The Impact of Incarceration on Children

There's no question that having a parent incarcerated can affect a child's development and outlook. Not only is the parent absent for a long period of time, but the child has to deal with the complex notion that sometimes even people they love go to prison. But in what specific ways is the child affected? What can be done to minimize negative outcomes that may result from the incarceration of a parent?

Unfortunately, losing a parent to prison affects multiple aspects of a family's dynamic to varying degrees depending on the family's unique situation, structure and resources. In turn, such a loss can likely have a significant impact on the emotional, psychological, developmental and financial well-being of any children.

Incarceration can be worse for the those on the outside
According to a 1998 study conducted at Yale University and sponsored by the U.S. Department of Justice, "incarceration leads to a loss of income and childcare, increased legal costs, and increased telephone expenses." Following the lives of incarcerated black males from the Washington D.C. area over a three-year period, the study went on to say that the absence of a male role model, and the ensuing sudden changes in family dynamic and the financial strain it causes, can, in fact, injure the families more than the imprisoned individual.

One of the largest obstacles to parenting from prison is distance. Incarcerated parents, both male and female, are typically housed 100 miles or more from their families, according to data collected in 2005 by the Urban Institute, a non-partisan research organization.

More than half of incarcerated parents report never receiving a personal visit from their children. In addition, contact in the form of phone calls and letters often proves problematic as well due to corrections policy. Despite these barriers, nearly 60 percent of mothers and 40 percent of fathers report having weekly contact with their children while incarcerated, the Urban Institute reports.

Effects by age
The specific effect this sudden separation can have on children varies widely based on a child's age. According to data adapted from Children of Incarcerated Parents by Katherine Gabel and Denise Johnston, if a parent is incarcerated when a child is 0-2 years of age, it can impair parent bonding.

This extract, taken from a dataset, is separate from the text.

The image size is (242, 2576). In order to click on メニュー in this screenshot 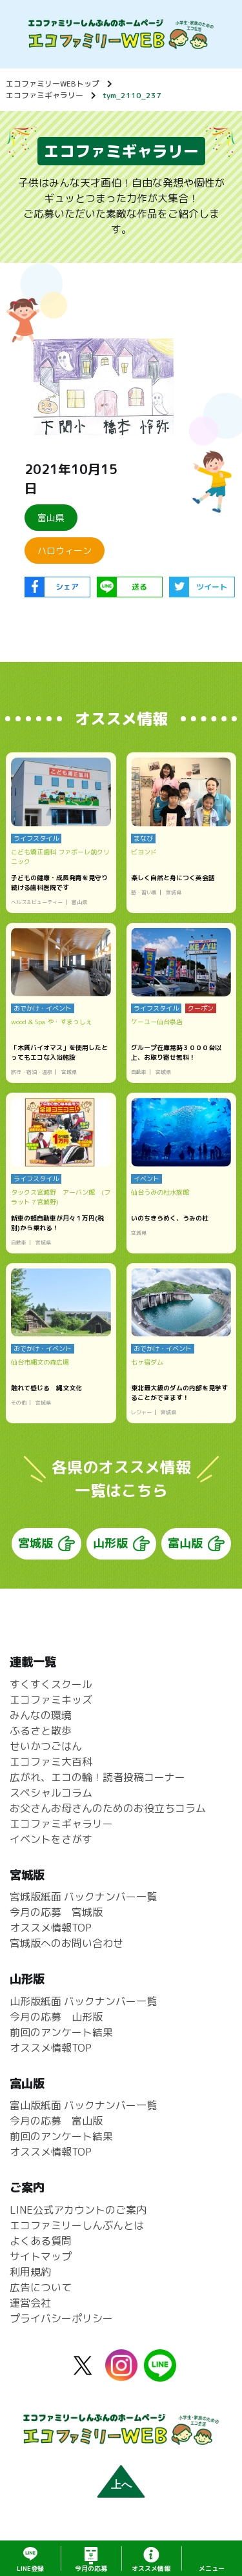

During the early childhood years of 2-6 years old, parental incarceration can cause inappropriate separation anxiety, impaired socialemotional development and acute traumatic stress.

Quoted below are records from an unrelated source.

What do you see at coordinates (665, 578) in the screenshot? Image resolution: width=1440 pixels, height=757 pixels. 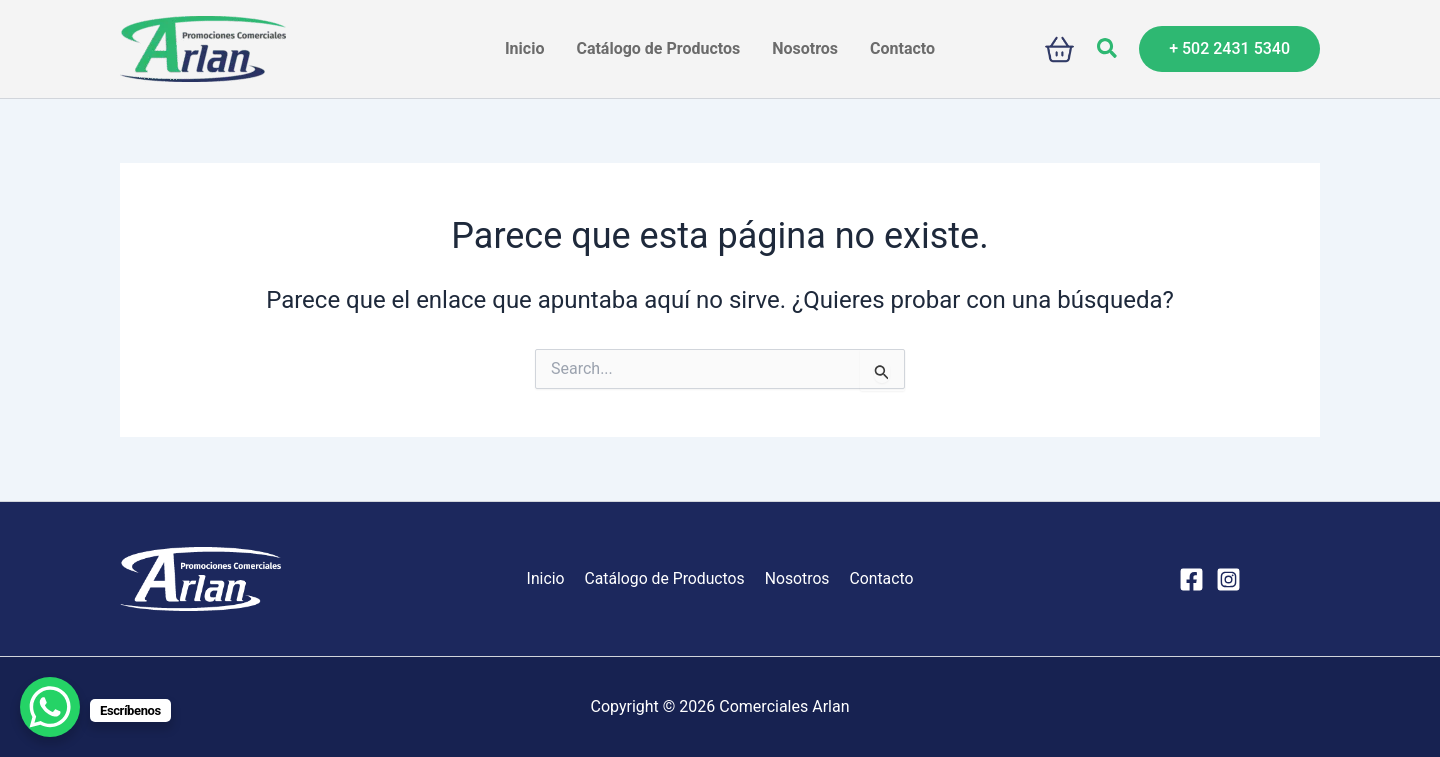 I see `Catálogo de Productos` at bounding box center [665, 578].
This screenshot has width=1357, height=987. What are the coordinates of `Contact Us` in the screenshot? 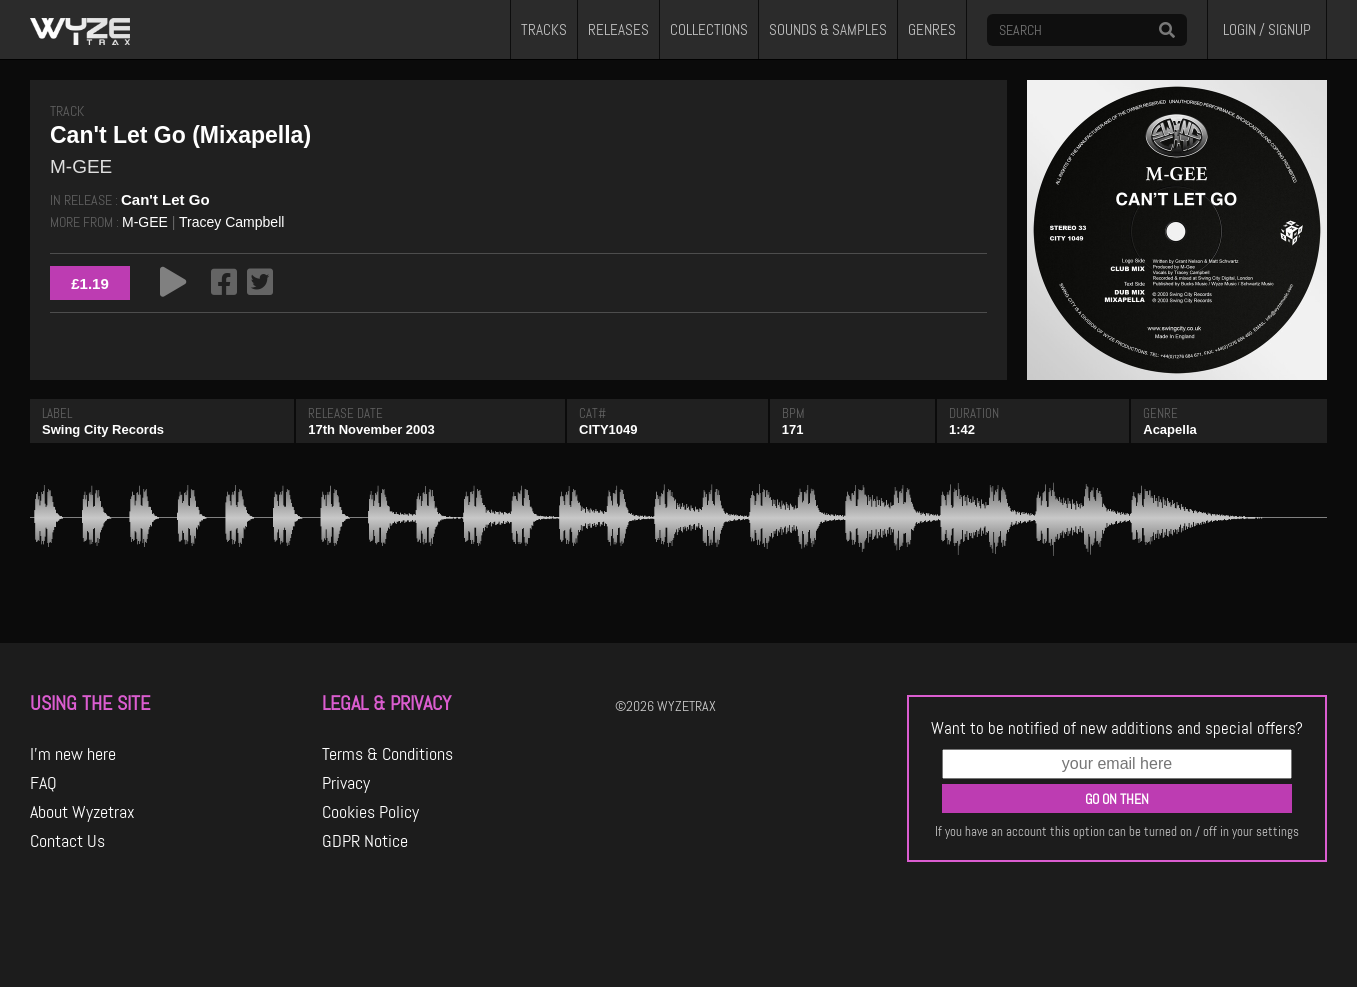 It's located at (67, 841).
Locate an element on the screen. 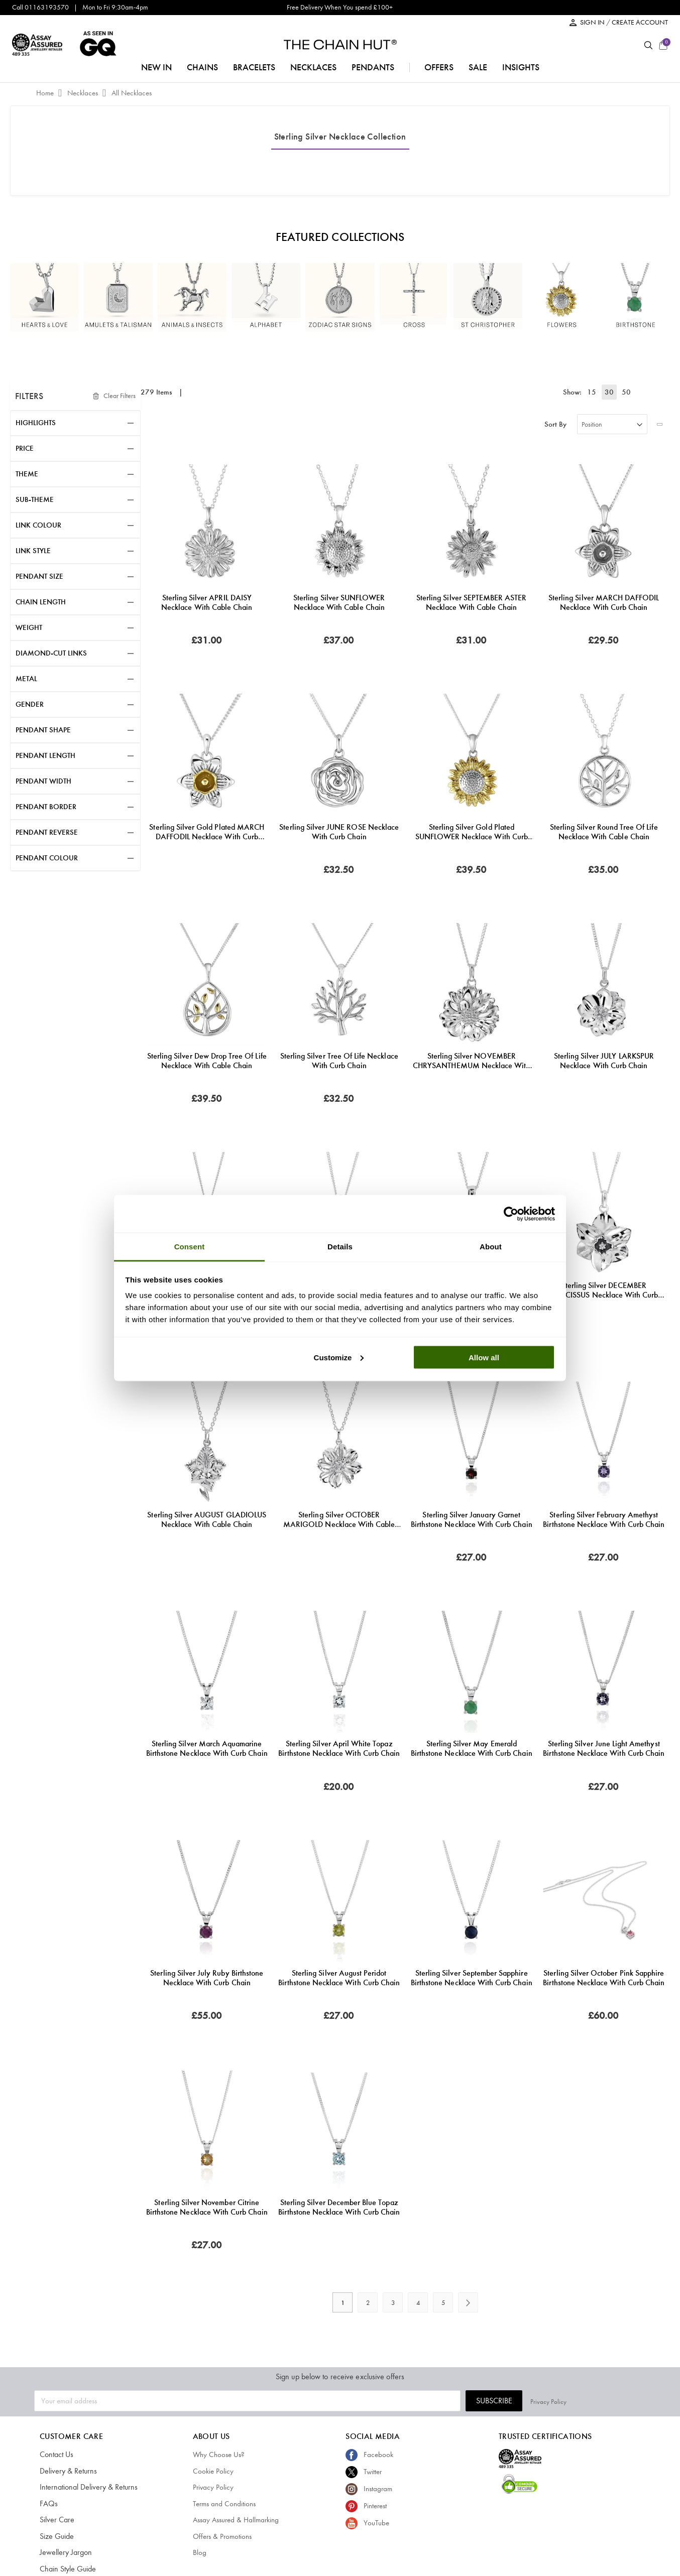 This screenshot has height=2576, width=680. Call 01163193570 is located at coordinates (40, 7).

For ages 7-10 years old, it can cause developmental regressions, poor self-concept and acute stress. Trauma reactive behaviors as well as difficulty with behavioral limitations can be the result of this situation for children 11-14 years of age. And for the late adolescents 15-18 years old, parental incarceration can cause them to push parental figures away and lead to intergenerational crime.

Minimizing emotional damage to children
There are some ways to minimize emotional damage to children that can be caused by the incarceration of a parent, according to a report presented at the National Conference of State Legislatures in 2009.
  • Remaining family can manage the disruptive effects of a parent's incarceration.
  • Inmates must maintain regular, meaningful contact with their children.
  • Inmates must learn to improve their abilities to bond with their children.
First, remaining family and loved ones can manage the disruptive effects of a parent's incarceration. Minimizing change in the child's life can help him or her cope better by allowing them to remain at the same location (when possible), in the same school, and maintaining the same friendships and caregivers. The report suggested placing an emphasis on placing children with family when possible, as opposed to non-relative foster care.

Second, maintaining regular, meaningful contact between children and their incarcerated parents can help children cope with the inevitable changes. Unfortunately, this can be difficult because some children either never had a relationship with their incarcerated parents or lost contact with them long before arrest, sentencing and imprisonment. In other cases, children might have a relationship with their incarcerated parents but are denied access to them by their custodial parents or relative caregivers.

Lastly, it is integral that inmates learn to improve their abilities to bond with their children. Since most prisoners eventually return to their families and communities, some programs and policies exist with the aim of not merely maintaining parent-child contact during incarceration, but to strengthen the parenting skills of inmates and to provide an opportunity for bonding between incarcerated parents and their children during their imprisonment and beyond.